Говорят женщины (страница 2)
Примечание переводчика: женщины говорят на плаутдиче, или нижненемецком, единственном известном им языке; на плаутдиче говорят и все жители колонии Молочна, хотя сегодня мальчиков обучают в школе начаткам английского, а мужчины еще немного знают испанский. Плаутдич – бесписьменный вымирающий средневековый язык, помесь немецкого, голландского, фризского и померанских диалектов. В мире очень мало людей, говорящих на плаутдиче, и каждый такой говорящий – меннонит. Я упоминаю об этом, поскольку должен объяснить: прежде чем занести что-либо в протокол, мне нужно быстро, в уме перевести слова женщин на английский, чтобы их записать.
И еще одно примечание, опять же не имеющее значения для женских дебатов, но необходимое для понимания того, почему я умею читать, писать и понимать по-английски: английский я выучил в Англии, куда моих родителей изгнал тогдашний епископ Молочны, Петерс-старший, отец Петерса, нынешнего епископа Молочны.
На четвертый год учебы в английском университете у меня случился нервный срыв (нарфа) и я оказался вовлечен в некую политическую деятельность, за что меня скоро исключили и на какое-то время посадили. Пока я сидел, умерла моя мать. Отец исчез за несколько лет до этого. У меня нет родных братьев и сестер, так как после моего рождения матери удалили матку. Словом, в Англии у меня не было никого и ничего, хотя в тюрьме по переписке мне удалось получить диплом.

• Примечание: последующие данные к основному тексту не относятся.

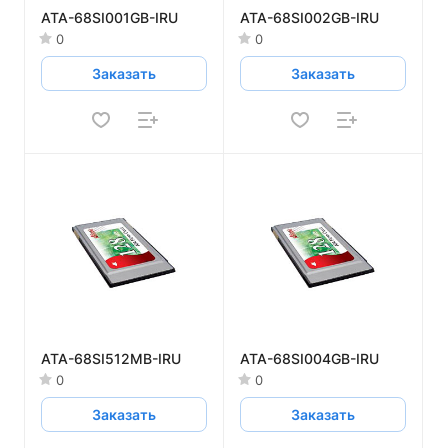
ATA-68SI001GB-IRU
ATA-68SI002GB-IRU
0
0
Заказать
Заказать
ATA-68SI512MB-IRU
ATA-68SI004GB-IRU
0
0
Заказать
Заказать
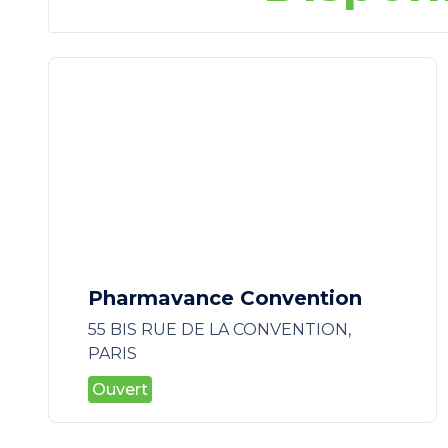
Pharmavance Convention
55 BIS RUE DE LA CONVENTION,
PARIS
Ouvert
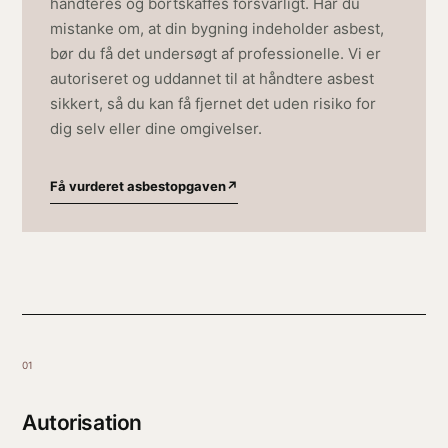
håndteres og bortskaffes forsvarligt. Har du
mistanke om, at din bygning indeholder asbest,
bør du få det undersøgt af professionelle. Vi er
autoriseret og uddannet til at håndtere asbest
sikkert, så du kan få fjernet det uden risiko for
dig selv eller dine omgivelser.
Få vurderet asbestopgaven
↗
01
Autorisation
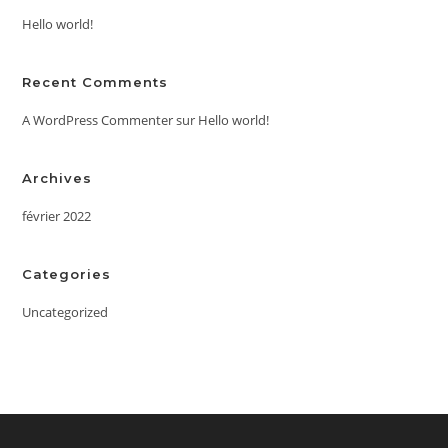
Hello world!
Recent Comments
A WordPress Commenter
sur
Hello world!
Archives
février 2022
Categories
Uncategorized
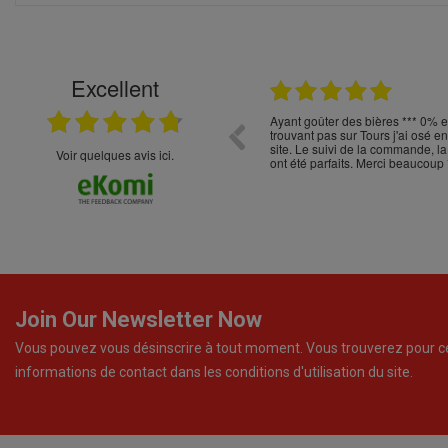
Excellent
22.04.2026
t choix
Ayant goûter des bières *** 0% 
trouvant pas sur Tours j'ai osé 
site. Le suivi de la commande, la
Voir quelques avis ici.
ont été parfaits. Merci beaucoup 
Join Our Newsletter Now
Vous pouvez vous désinscrire à tout moment. Vous trouverez pour c
informations de contact dans les conditions d'utilisation du site.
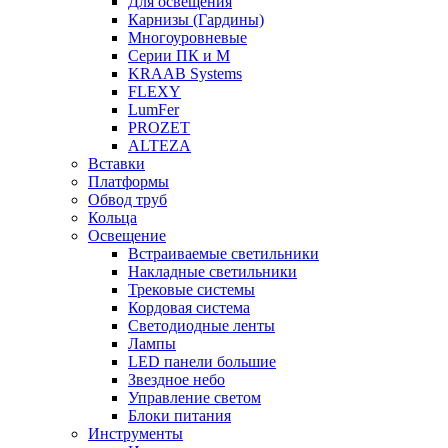
Для освещения
Карнизы (Гардины)
Многоуровневые
Серии ПК и М
KRAAB Systems
FLEXY
LumFer
PROZET
ALTEZA
Вставки
Платформы
Обвод труб
Кольца
Освещение
Встраиваемые светильники
Накладные светильники
Трековые системы
Кордовая система
Светодиодные ленты
Лампы
LED панели большие
Звездное небо
Управление светом
Блоки питания
Инструменты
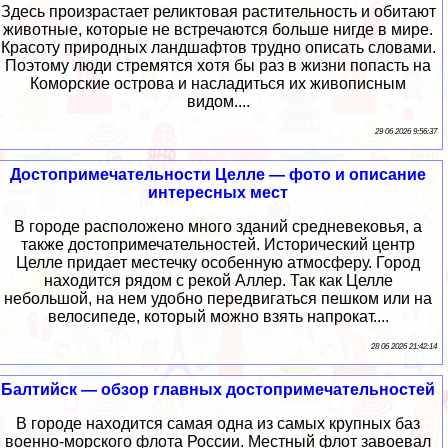
Здесь произрастает реликтовая растительность и обитают
животные, которые не встречаются больше нигде в мире.
Красоту природных ландшафтов трудно описать словами.
Поэтому люди стремятся хотя бы раз в жизни попасть на
Коморские острова и насладиться их живописным
видом....
29 06 2026 9:56:37
Достопримечательности Целле — фото и описание
интересных мест
В городе расположено много зданий средневековья, а
также достопримечательностей. Исторический центр
Целле придает местечку особенную атмосферу. Город
находится рядом с рекой Аллер. Так как Целле
небольшой, на нем удобно передвигаться пешком или на
велосипеде, который можно взять напрокат....
28 06 2026 21:42:14
Балтийск — обзор главных достопримечательностей
В городе находится самая одна из самых крупных баз
военно-морского флота России. Местный флот завоевал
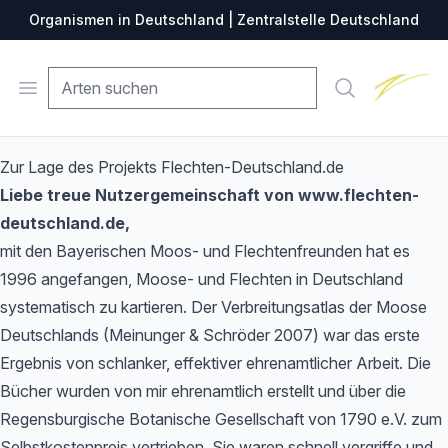
Organismen in Deutschland | Zentralstelle Deutschland
Zentralste
Open menu
Suche
Zur Lage des Projekts Flechten-Deutschland.de
Liebe treue Nutzergemeinschaft von www.flechten-
deutschland.de,
mit den Bayerischen Moos- und Flechtenfreunden hat es
1996 angefangen, Moose- und Flechten in Deutschland
systematisch zu kartieren. Der Verbreitungsatlas der Moose
Deutschlands (Meinunger & Schröder 2007) war das erste
Ergebnis von schlanker, effektiver ehrenamtlicher Arbeit. Die
Bücher wurden von mir ehrenamtlich erstellt und über die
Regensburgische Botanische Gesellschaft von 1790 e.V. zum
Selbstkostenpreis vertrieben. Sie waren schnell vergriffe und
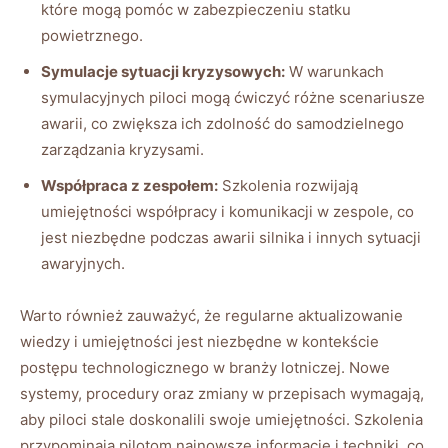
które ⁢mogą pomóc w zabezpieczeniu statku
powietrznego.
Symulacje ‌sytuacji ⁤kryzysowych:
W warunkach​
symulacyjnych piloci mogą ćwiczyć⁢ różne‌ scenariusze
awarii, co zwiększa ich zdolność ​do samodzielnego
zarządzania kryzysami.
Współpraca z zespołem:
Szkolenia rozwijają
umiejętności współpracy i komunikacji‍ w zespole, co⁢
jest⁣ niezbędne podczas awarii silnika ​i innych sytuacji
awaryjnych.
Warto również zauważyć, że regularne aktualizowanie
‌wiedzy i umiejętności ​jest ​niezbędne ⁤w⁤ kontekście
⁤postępu technologicznego w branży lotniczej. Nowe
systemy, procedury⁤ oraz zmiany w przepisach wymagają,
aby piloci stale doskonalili swoje umiejętności. ⁣Szkolenia⁣
przypominają pilotom najnowsze informacje‍ i techniki, co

Очутившись в аховом положении, бездомный, полусумасшедший – или совсем сумасшедший, – я решил покончить с собой.
Выбирая способ самоубийства в публичной библиотеке, ближайшей к парку, который я сделал своим домом, я уснул. Спал я очень долго, в конце концов меня осторожно разбудила немолодая библиотекарша: мне пора идти, библиотека закрывается. Заметив мои слезы и расхристанный, отчаявшийся вид, она спросила, что случилось. Я сказал ей правду: я не хотел больше жить. Библиотекарша предложила пойти поужинать и, когда мы сидели в маленьком ресторанчике на другой стороне улицы, где располагалась библиотека, спросила, откуда я, из какой части света.
Из той, ответил я, которая создавалась, чтобы стать миром в себе, отдельно от мира. В каком-то смысле, сказал я ей, мои (помню, я процедил слово «мои» с иронией, но мне тут же стало стыдно, и я про себя попросил прощения) не существуют, по меньшей мере все исходят из того, что их считают несуществующими.
Может быть, нужно не так уж много времени поверить, что ты действительно не существуешь, сказала библиотекарша. Или что твое реальное существование в теле – извращение.
Я не очень ее понял и яростно зачесал голову, как собака, словившая клещей.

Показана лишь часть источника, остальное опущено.